Five-day Test match is a norm, has been one for long but England Cricket Board’s (ECB) chief Tom Harrison believes bringing in the bygone day formula of four-day Test cricket would prove vital and sustain the dying format of the game.

For many, Test cricket is the ultimate whereas for others, it’s a stagnant form of sport for five consecutive days, which in their words isn’t interesting. The essence of the game which seems to diminish with each passing day needs a revamp, agree cutting down a day the solution? Harrison has got an answer to it.

Speaking to The Times, he said the proposal will work under right circumstances, which is debatable and subjective in itself. He further added it’s tough to understand how much effort each board puts in to keep Test cricket on top and for that, something exciting should come its way.

“It’s about understanding the benefits from a consumer perspective. Can we create a better product by introducing a four-day format in certain conditions? My personal view is that I don’t think it works everywhere; like day-night Test cricket, it has to be the right time, right place, right conditions. We have to take a look at the pressure on boards to keep Test cricket at the heart of their proposition. Four-day Test cricket is a really interesting debate and will evolve and I’m sure we will get there in the end.”

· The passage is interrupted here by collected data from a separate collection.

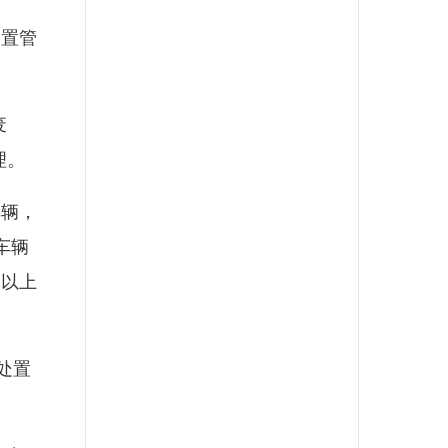
置管
废
理。
辆，
车辆
）以上
处置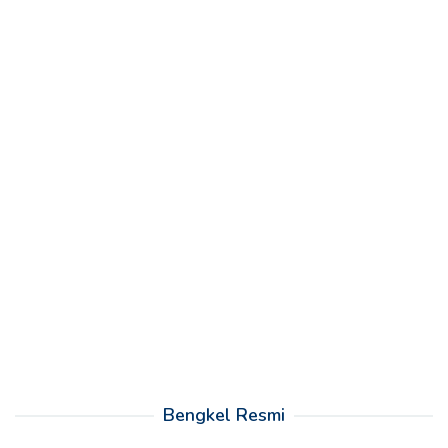
Bengkel Resmi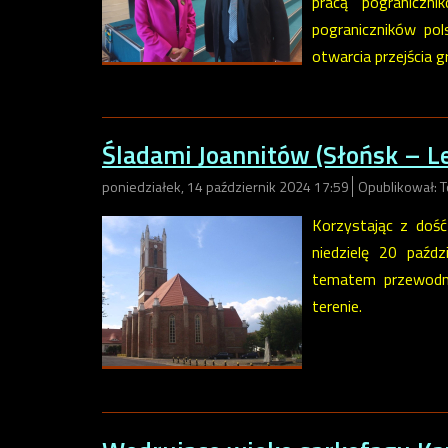
pracą pograniczn
pograniczników pols
otwarcia przejścia 
Śladami Joannitów (Słońsk – L
poniedziałek, 14 październik 2024 17:59
Opublikował: 
Korzystając z doś
niedzielę 20 paźd
tematem przewodni
terenie.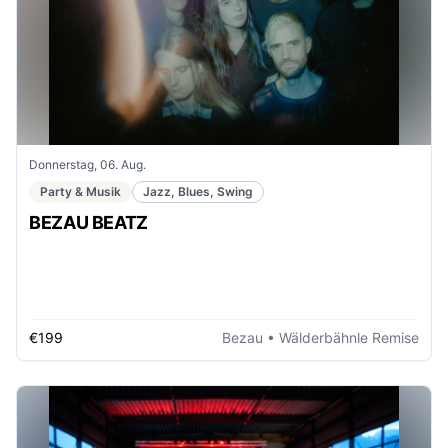
Donnerstag, 06. Aug.
Party & Musik
Jazz, Blues, Swing
BEZAU BEATZ
€199
Bezau
• Wälderbähnle Remise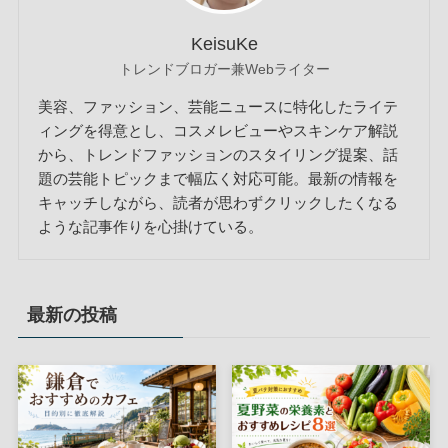
KeisuKe
トレンドブロガー兼Webライター
美容、ファッション、芸能ニュースに特化したライテ
ィングを得意とし、コスメレビューやスキンケア解説
から、トレンドファッションのスタイリング提案、話
題の芸能トピックまで幅広く対応可能。最新の情報を
キャッチしながら、読者が思わずクリックしたくなる
ような記事作りを心掛けている。
最新の投稿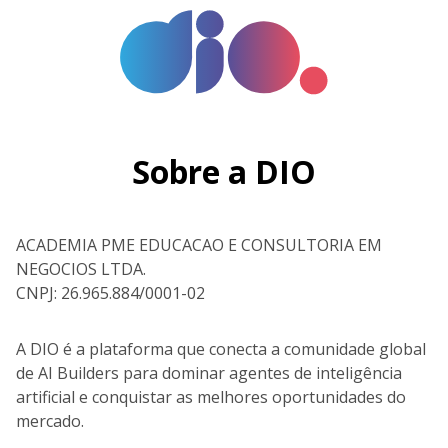
Sobre a DIO
ACADEMIA PME EDUCACAO E CONSULTORIA EM
NEGOCIOS LTDA.
CNPJ: 26.965.884/0001-02
A DIO é a plataforma que conecta a comunidade global
de AI Builders para dominar agentes de inteligência
artificial e conquistar as melhores oportunidades do
mercado.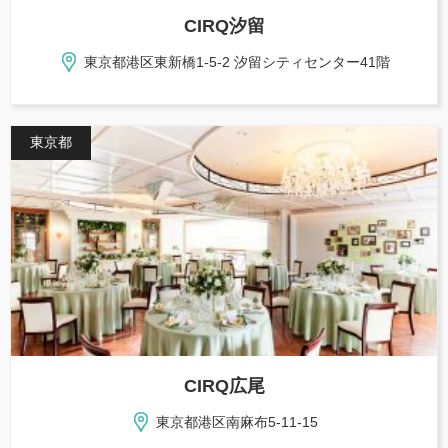
CIRQ汐留
東京都港区東新橋1-5-2 汐留シティセンター41階
東京都
CIRQ広尾
東京都港区南麻布5-11-15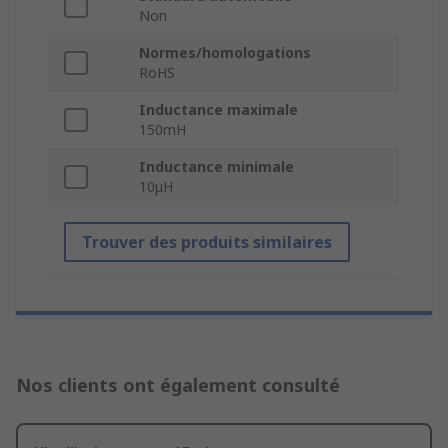
Non
Normes/homologations
RoHS
Inductance maximale
150mH
Inductance minimale
10μH
Trouver des produits similaires
Nos clients ont également consulté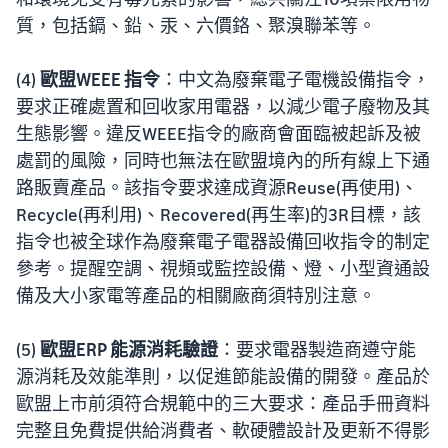
質，包括鎘、鉛、汞、六價鉻、聚溴聯苯等。
(4)
歐盟WEEE 指令
：中文為廢棄電子電機設備指令，
要求正確處置和回收家用電器，以減少電子廢物及其
生態影響。違反WEEE指令的廠商會面臨被起訴及被
處罰的風險，同時也無法在歐盟境內的所有線上下通
路販賣產品。該指令要求達成資源Reuse(再使用)、
Recycle(再利用)、Recovered(再生率)的3R目標，該
指令也被全球作為廢棄電子電器設備回收指令的制定
參考。提醒空調、視頻或監控設備、燈、小型資通設
備及大小家電等產品的相關廠商須特別注意。
(5)
歐盟ERP 能源消耗驗證
：要求電器製造商遵守能
源消耗及效能準則，以促進節能設備的開發。產品於
歐盟上市前須符合規範中的三大要求：產品手冊資料
完整且免費提供給消費者、軟硬體設計及更新不得影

By putting such thoughts forward, he makes sure the longer format will flourish and that the balance between international and domestic cricket will be changed for good. He further added Test cricket will become unique and special.

“I am absolutely convinced the game can flourish over three forms. The balance between international and domestic cricket will change. We have to be careful about that and that is my fear about private ownership. Controlling private ownership will be difficult and controlling the ambition of very successful tournaments will be difficult.”

“Test cricket will become special and unique. It’s there and healthy and there will be less volume, which should be seen through the context of it being more positive. In this country Test cricket will be special, an occasion rather than a diet to serve the appetite of the grounds.”